Source data section start
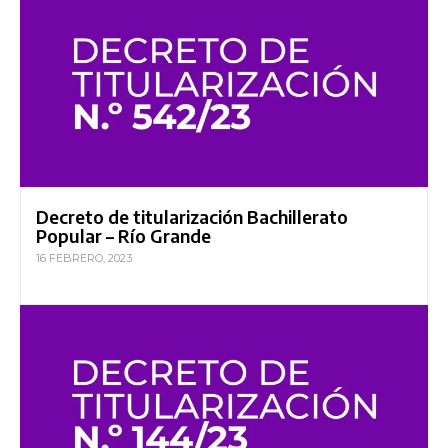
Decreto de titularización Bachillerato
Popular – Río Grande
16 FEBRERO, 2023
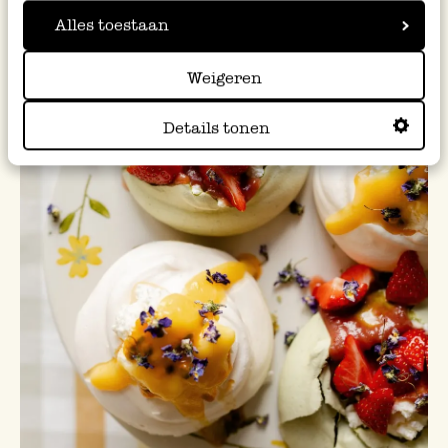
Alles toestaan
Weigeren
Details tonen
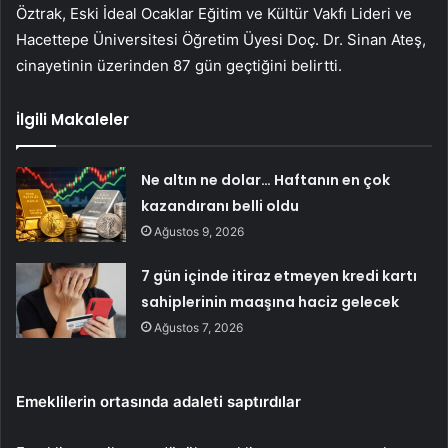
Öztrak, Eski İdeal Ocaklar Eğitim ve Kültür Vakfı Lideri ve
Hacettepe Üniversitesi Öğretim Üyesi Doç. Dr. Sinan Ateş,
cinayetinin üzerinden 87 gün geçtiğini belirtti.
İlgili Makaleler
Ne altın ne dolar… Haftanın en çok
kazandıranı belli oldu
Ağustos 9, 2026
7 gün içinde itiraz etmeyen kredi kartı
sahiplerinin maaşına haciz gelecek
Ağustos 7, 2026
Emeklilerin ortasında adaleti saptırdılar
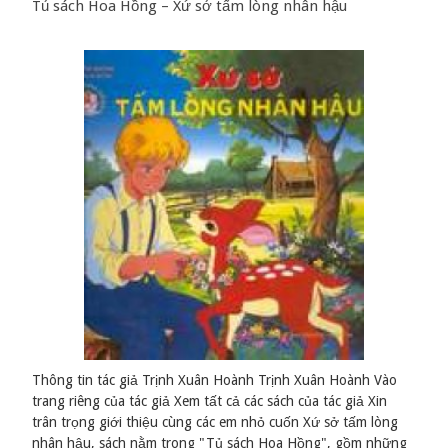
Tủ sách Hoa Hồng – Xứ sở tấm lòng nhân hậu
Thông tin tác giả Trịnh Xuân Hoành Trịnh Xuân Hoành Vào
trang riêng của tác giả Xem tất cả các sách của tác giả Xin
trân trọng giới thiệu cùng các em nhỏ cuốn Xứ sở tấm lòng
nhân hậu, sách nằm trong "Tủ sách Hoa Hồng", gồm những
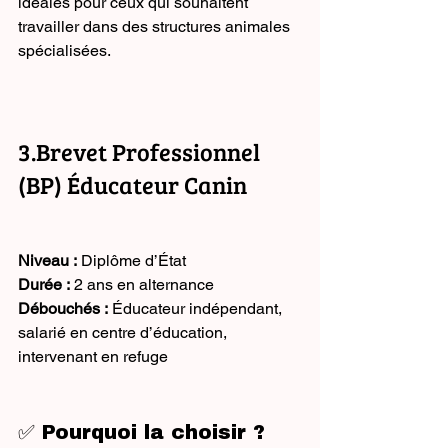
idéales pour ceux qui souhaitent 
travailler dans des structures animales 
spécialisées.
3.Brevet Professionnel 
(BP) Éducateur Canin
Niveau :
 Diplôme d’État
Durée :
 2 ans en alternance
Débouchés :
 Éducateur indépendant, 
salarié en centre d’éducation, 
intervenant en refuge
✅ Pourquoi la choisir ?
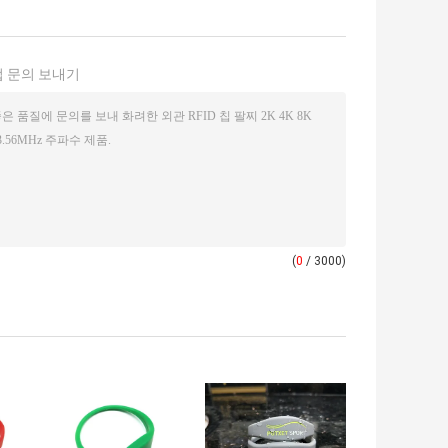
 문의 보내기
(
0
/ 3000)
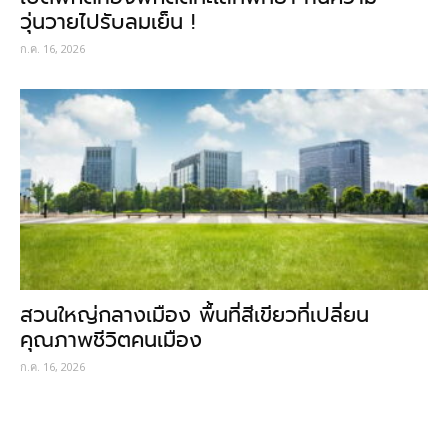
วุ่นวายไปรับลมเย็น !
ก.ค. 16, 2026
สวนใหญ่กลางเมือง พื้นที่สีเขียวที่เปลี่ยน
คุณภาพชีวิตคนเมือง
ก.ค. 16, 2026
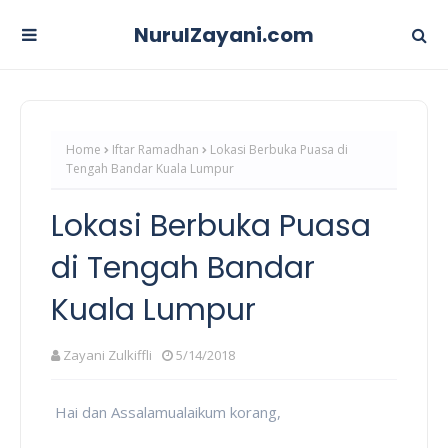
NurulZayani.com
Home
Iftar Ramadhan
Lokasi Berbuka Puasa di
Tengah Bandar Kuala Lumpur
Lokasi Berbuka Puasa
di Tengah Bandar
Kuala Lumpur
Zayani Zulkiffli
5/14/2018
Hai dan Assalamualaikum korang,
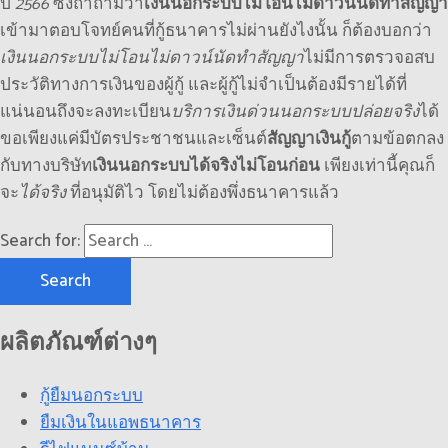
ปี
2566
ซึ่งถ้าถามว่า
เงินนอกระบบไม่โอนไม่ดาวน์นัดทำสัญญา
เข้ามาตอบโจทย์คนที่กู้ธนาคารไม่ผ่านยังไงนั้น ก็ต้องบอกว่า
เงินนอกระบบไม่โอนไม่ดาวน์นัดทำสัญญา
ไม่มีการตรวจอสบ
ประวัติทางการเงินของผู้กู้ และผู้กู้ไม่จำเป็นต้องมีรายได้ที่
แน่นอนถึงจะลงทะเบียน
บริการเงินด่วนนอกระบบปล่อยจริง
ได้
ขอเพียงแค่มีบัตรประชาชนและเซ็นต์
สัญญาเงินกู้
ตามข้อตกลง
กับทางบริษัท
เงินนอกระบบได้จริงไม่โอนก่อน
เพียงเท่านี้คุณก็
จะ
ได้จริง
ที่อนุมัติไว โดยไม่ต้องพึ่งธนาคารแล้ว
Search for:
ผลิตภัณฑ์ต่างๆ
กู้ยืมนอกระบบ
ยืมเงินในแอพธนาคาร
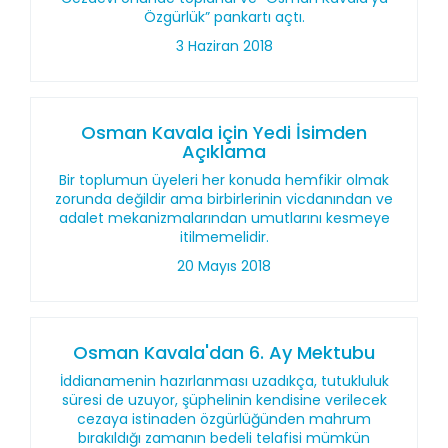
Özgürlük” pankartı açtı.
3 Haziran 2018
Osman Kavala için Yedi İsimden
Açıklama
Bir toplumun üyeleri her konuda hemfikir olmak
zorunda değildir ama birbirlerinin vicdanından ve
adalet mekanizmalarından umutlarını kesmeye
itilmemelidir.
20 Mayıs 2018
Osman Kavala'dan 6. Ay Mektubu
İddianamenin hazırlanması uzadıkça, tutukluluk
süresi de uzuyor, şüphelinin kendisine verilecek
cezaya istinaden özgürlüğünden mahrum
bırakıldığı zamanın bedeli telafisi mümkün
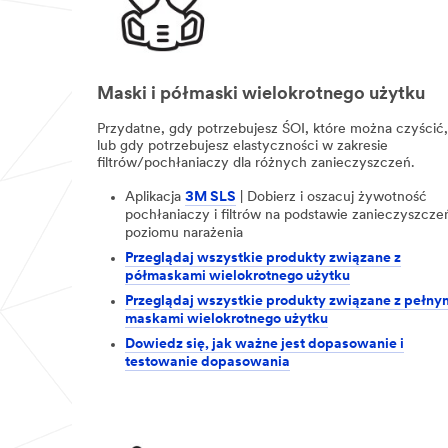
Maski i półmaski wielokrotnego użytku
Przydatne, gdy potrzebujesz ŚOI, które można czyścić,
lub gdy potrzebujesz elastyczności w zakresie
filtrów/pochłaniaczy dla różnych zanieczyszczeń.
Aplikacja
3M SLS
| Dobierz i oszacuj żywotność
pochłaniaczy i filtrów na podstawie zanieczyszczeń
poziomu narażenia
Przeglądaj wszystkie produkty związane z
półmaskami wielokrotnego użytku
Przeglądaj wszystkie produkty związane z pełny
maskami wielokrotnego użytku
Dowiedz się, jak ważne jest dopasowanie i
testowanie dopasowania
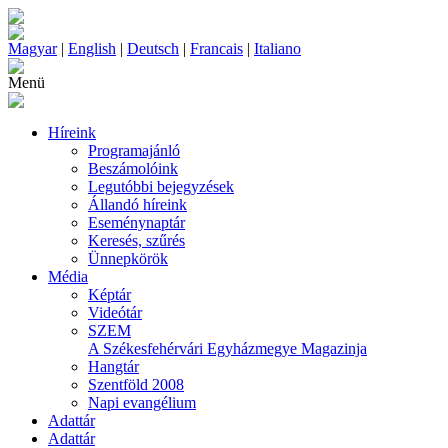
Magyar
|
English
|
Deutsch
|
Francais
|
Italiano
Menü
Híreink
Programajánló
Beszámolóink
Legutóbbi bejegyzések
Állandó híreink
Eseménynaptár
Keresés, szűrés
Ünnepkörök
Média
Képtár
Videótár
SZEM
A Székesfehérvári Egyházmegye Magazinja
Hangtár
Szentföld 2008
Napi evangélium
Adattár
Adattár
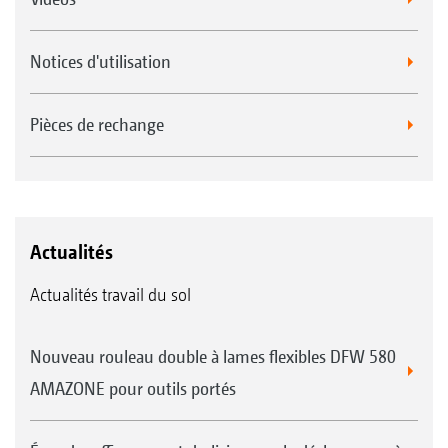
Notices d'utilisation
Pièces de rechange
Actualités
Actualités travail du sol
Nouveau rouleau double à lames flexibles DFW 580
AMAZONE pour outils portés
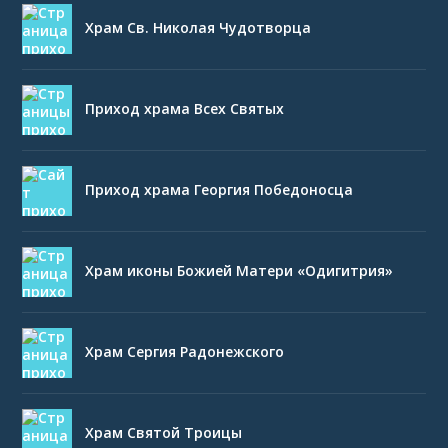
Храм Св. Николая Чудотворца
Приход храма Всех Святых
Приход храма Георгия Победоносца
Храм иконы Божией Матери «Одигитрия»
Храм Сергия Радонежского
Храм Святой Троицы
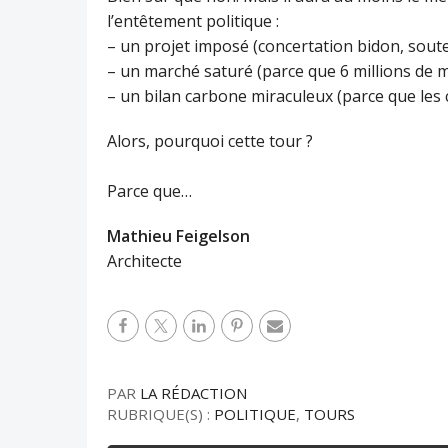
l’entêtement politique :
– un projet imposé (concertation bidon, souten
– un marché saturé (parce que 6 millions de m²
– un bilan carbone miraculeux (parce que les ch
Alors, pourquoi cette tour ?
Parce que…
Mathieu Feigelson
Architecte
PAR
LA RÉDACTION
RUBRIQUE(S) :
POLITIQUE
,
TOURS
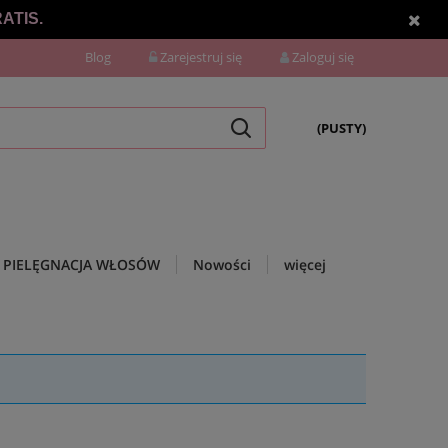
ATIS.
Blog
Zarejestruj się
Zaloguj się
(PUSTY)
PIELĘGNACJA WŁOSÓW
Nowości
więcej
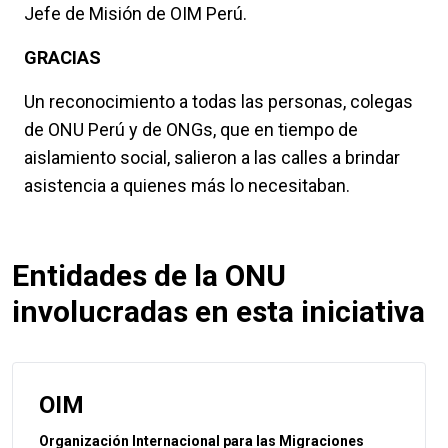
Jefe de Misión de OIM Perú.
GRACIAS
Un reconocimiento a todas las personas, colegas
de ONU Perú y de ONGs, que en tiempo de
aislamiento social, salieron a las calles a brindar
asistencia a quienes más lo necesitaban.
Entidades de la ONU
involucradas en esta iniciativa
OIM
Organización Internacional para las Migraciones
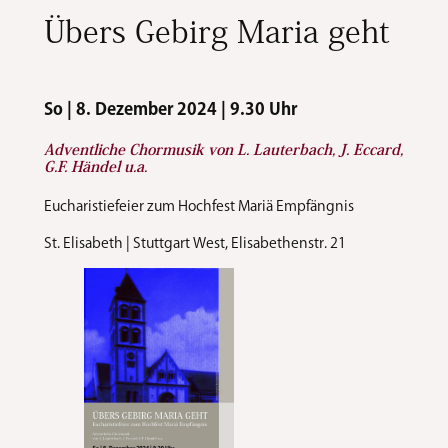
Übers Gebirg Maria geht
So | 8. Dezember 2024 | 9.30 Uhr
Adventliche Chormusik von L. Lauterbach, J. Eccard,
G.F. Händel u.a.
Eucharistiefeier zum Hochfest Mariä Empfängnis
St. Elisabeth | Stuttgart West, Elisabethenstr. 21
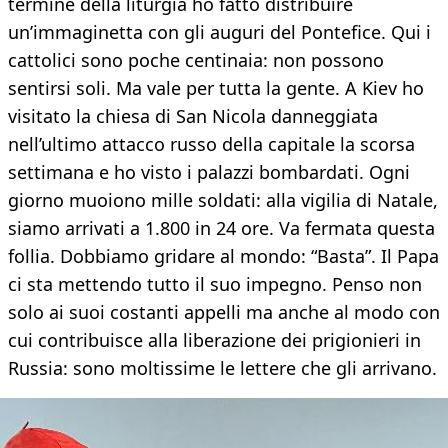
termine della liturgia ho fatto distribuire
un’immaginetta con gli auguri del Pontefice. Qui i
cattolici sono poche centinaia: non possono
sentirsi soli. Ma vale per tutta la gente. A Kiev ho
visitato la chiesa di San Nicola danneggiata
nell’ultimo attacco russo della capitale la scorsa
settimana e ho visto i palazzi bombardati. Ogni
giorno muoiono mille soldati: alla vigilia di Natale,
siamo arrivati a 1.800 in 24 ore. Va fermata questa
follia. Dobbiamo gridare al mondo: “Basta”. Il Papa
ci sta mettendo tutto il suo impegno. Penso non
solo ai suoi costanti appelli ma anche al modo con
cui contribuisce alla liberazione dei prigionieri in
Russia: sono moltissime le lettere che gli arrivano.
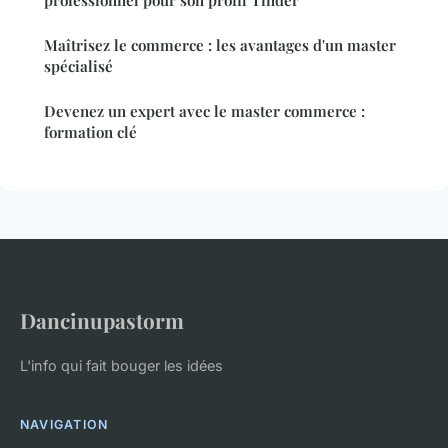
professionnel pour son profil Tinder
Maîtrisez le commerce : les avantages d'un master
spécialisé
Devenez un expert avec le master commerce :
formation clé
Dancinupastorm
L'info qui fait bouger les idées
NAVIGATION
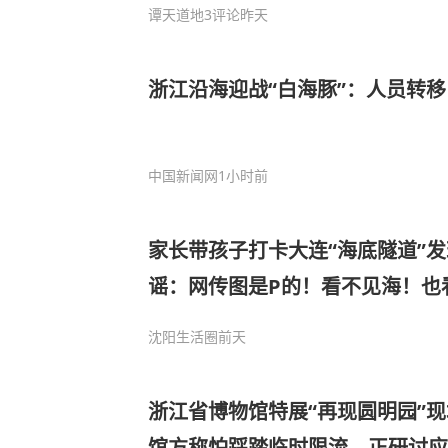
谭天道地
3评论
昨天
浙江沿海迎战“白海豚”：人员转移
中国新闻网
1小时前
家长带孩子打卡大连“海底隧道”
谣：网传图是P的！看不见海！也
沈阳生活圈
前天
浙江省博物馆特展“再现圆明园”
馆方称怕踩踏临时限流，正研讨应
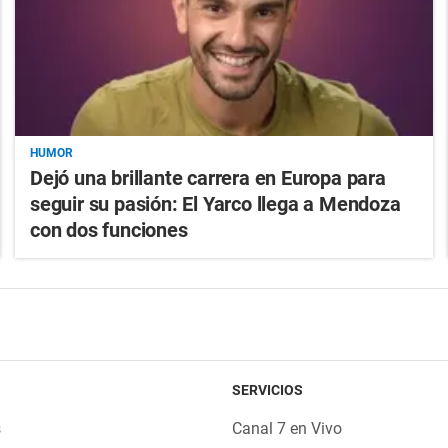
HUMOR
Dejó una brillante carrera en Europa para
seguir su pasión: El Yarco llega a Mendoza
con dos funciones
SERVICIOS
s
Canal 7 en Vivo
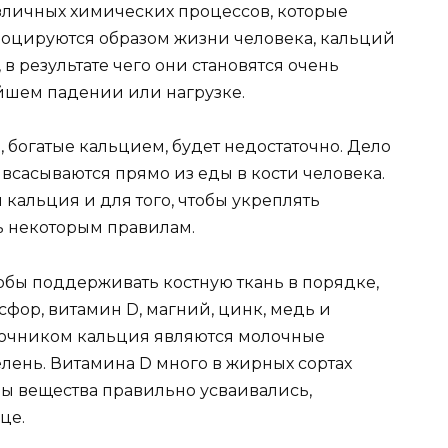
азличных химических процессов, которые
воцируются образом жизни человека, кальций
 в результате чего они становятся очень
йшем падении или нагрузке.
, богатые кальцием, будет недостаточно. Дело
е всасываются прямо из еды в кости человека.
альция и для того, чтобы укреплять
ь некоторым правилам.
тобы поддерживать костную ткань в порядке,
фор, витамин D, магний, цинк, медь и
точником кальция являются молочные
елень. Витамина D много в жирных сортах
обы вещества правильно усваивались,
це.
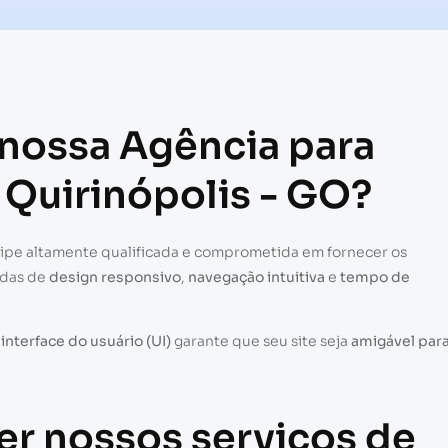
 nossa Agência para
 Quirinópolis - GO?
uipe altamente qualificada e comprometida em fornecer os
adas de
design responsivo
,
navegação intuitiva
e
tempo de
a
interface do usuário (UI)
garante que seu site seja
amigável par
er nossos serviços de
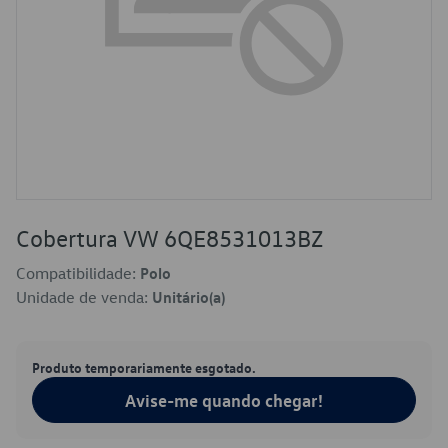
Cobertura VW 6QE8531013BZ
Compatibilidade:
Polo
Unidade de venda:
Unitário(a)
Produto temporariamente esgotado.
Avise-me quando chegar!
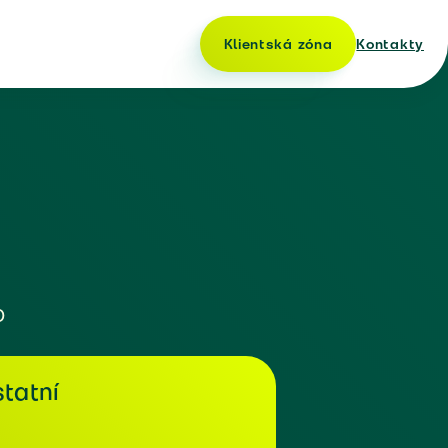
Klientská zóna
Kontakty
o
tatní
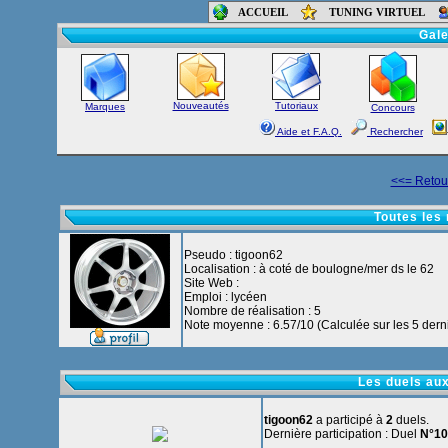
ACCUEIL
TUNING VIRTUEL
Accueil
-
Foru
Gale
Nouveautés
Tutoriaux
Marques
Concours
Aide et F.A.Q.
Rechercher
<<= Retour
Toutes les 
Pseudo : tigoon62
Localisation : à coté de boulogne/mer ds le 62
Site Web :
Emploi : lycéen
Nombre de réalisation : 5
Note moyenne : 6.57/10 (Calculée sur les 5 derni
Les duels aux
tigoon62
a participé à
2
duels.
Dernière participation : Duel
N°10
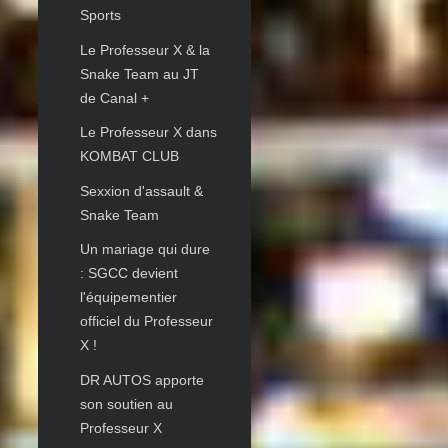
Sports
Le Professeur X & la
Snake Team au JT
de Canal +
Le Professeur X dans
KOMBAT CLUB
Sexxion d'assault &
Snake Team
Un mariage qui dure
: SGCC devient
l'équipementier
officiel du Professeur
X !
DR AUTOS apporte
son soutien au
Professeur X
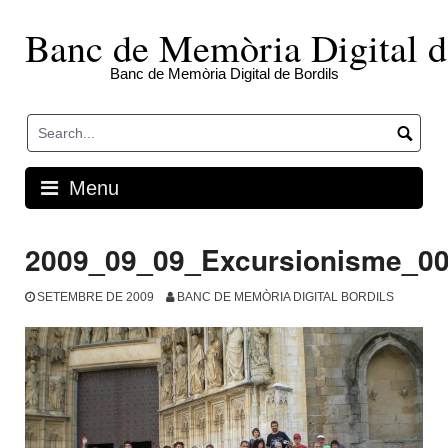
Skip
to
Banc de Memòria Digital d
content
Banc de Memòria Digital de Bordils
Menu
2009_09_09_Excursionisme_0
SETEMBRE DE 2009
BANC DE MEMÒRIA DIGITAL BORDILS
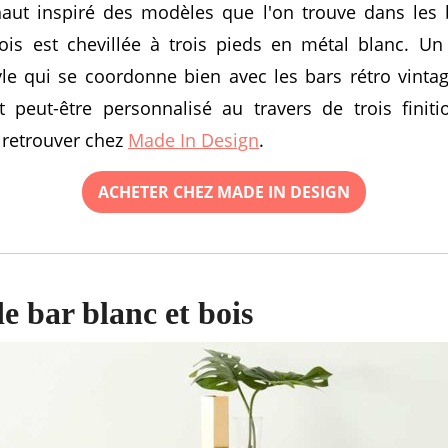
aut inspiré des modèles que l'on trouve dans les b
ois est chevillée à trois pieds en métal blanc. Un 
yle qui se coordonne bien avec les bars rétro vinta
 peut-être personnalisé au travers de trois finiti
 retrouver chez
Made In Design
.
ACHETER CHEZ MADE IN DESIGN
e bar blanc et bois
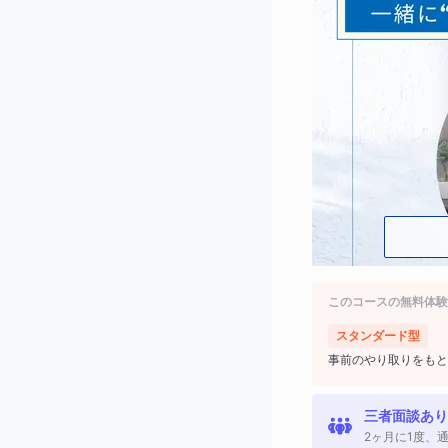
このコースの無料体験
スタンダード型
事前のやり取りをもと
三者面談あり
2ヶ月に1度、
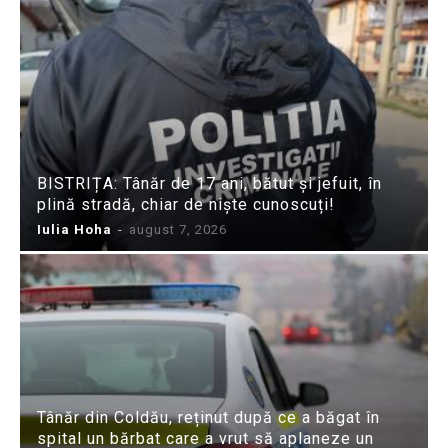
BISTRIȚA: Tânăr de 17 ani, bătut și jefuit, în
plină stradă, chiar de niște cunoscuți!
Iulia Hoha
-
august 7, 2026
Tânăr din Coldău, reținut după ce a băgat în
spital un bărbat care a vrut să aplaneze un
Source data section end
- _How to complete this task_: Scan the material above for "Bandar". Copy every line where it appears.

- _Completed exercise_:
Tengah Bandar Kuala Lumpur
di Tengah Bandar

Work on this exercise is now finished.